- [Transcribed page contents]
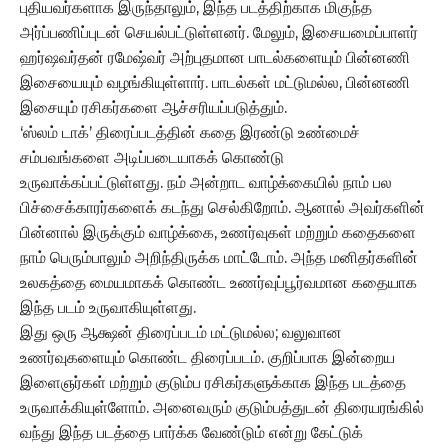
புதியவர்களாக இருந்தாலும், இந்த படத்திற்காக மிகுந்த
அர்ப்பணிப்புடன் செயல்பட்டுள்ளனர். மேலும், இசையமைப்பாளர்
ஹர்ஷவர்தன் ரமேஷ்வர் அற்புதமான பாடல்களையும் பின்னணி
இசையையும் வழங்கியுள்ளார். பாடல்கள் மட்டுமல்ல, பின்னணி
இசையும் ரசிகர்களை ஆச்சரியப்படுத்தும்.
‘ஸ்லம் டாக்’ திரைப்படத்தின் கதை இரண்டு உண்மைச்
சம்பவங்களை அடிப்படையாகக் கொண்டு
உருவாக்கப்பட்டுள்ளது. நம் அன்றாட வாழ்க்கையில் நாம் பல
பிச்சைக்காரர்களைக் கடந்து செல்கிறோம். ஆனால் அவர்களின்
பின்னால் இருக்கும் வாழ்க்கை, உணர்வுகள் மற்றும் கதைகளை
நாம் பெரும்பாலும் அறிந்திருக்க மாட்டோம். அந்த மனிதர்களின்
உலகத்தை மையமாகக் கொண்ட உணர்வுப்பூர்வமான கதையாக
இந்த படம் உருவாகியுள்ளது.
இது ஒரு ஆக்ஷன் திரைப்படம் மட்டுமல்ல; வலுவான
உணர்வுகளையும் கொண்ட திரைப்படம். குறிப்பாக இன்றைய
இளைஞர்கள் மற்றும் குடும்ப ரசிகர்களுக்காக இந்த படத்தை
உருவாக்கியுள்ளோம். அனைவரும் குடும்பத்துடன் திரையரங்கில்
வந்து இந்த படத்தை பார்க்க வேண்டும் என்று கேட்டுக்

- [What is required]
Could you please repeat the entries above exactly, with every picture left out?

- [Response]
புதியவர்களாக இருந்தாலும், இந்த படத்திற்காக மிகுந்த
அர்ப்பணிப்புடன் செயல்பட்டுள்ளனர். மேலும், இசையமைப்பாளர்
ஹர்ஷவர்தன் ரமேஷ்வர் அற்புதமான பாடல்களையும் பின்னணி
இசையையும் வழங்கியுள்ளார். பாடல்கள் மட்டுமல்ல, பின்னணி
இசையும் ரசிகர்களை ஆச்சரியப்படுத்தும்.
‘ஸ்லம் டாக்’ திரைப்படத்தின் கதை இரண்டு உண்மைச்
சம்பவங்களை அடிப்படையாகக் கொண்டு
உருவாக்கப்பட்டுள்ளது. நம் அன்றாட வாழ்க்கையில் நாம் பல
பிச்சைக்காரர்களைக் கடந்து செல்கிறோம். ஆனால் அவர்களின்
பின்னால் இருக்கும் வாழ்க்கை, உணர்வுகள் மற்றும் கதைகளை
நாம் பெரும்பாலும் அறிந்திருக்க மாட்டோம். அந்த மனிதர்களின்
உலகத்தை மையமாகக் கொண்ட உணர்வுப்பூர்வமான கதையாக
இந்த படம் உருவாகியுள்ளது.
இது ஒரு ஆக்ஷன் திரைப்படம் மட்டுமல்ல; வலுவான
உணர்வுகளையும் கொண்ட திரைப்படம். குறிப்பாக இன்றைய
இளைஞர்கள் மற்றும் குடும்ப ரசிகர்களுக்காக இந்த படத்தை
உருவாக்கியுள்ளோம். அனைவரும் குடும்பத்துடன் திரையரங்கில்
வந்து இந்த படத்தை பார்க்க வேண்டும் என்று கேட்டுக்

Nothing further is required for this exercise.